Dataset entries
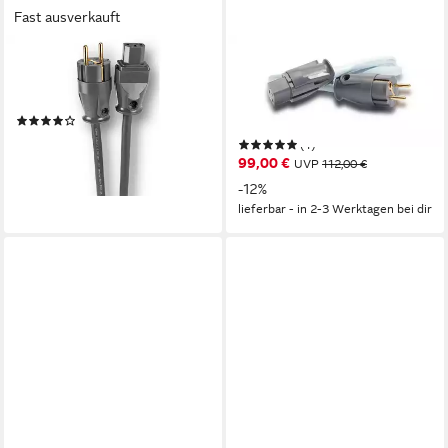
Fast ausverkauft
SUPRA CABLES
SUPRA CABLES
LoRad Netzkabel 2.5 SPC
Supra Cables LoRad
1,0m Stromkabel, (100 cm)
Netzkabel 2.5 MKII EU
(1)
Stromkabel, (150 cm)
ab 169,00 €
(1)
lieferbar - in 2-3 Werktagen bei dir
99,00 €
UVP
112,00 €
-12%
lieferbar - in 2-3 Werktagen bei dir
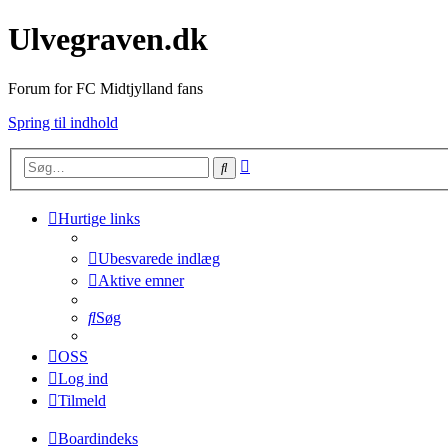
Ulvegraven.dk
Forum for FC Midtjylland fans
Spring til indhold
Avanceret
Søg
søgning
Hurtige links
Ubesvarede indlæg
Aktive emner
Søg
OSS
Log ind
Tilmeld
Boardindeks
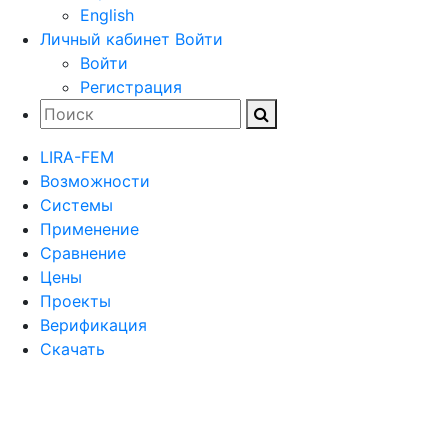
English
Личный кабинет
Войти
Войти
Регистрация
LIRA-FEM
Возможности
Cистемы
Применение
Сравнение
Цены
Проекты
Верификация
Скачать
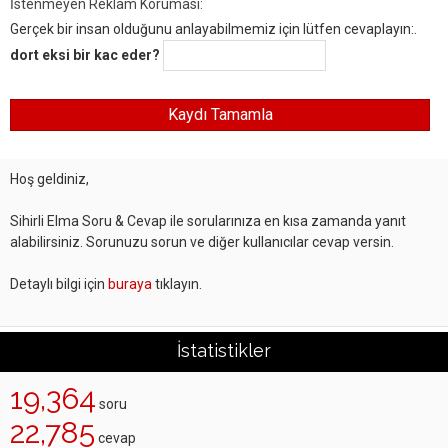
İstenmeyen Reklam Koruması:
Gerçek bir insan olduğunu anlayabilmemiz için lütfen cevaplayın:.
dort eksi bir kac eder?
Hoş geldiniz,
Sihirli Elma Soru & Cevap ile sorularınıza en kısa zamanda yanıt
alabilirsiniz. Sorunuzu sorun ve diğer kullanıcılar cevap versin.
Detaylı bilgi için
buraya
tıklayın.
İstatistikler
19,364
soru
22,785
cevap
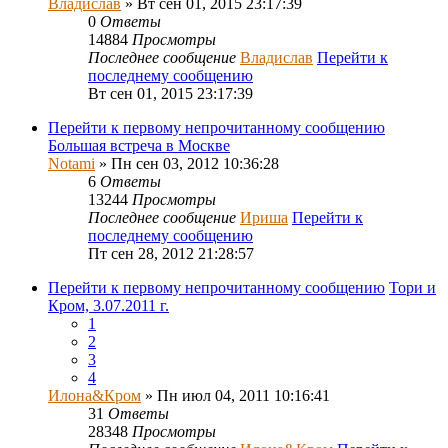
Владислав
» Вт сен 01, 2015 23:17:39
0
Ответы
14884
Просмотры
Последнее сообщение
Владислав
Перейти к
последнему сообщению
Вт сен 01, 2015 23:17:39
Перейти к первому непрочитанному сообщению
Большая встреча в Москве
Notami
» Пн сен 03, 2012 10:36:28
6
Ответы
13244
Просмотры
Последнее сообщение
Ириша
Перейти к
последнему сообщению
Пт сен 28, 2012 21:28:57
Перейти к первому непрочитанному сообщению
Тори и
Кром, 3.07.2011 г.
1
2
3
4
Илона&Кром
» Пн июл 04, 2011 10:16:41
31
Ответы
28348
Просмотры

- **Directions**:
Find the string "Netzkabel" in the records, then copy each line where it occurs.

- **Written answer**:
LoRad Netzkabel 2.5 SPC
Netzkabel 2.5 MKII EU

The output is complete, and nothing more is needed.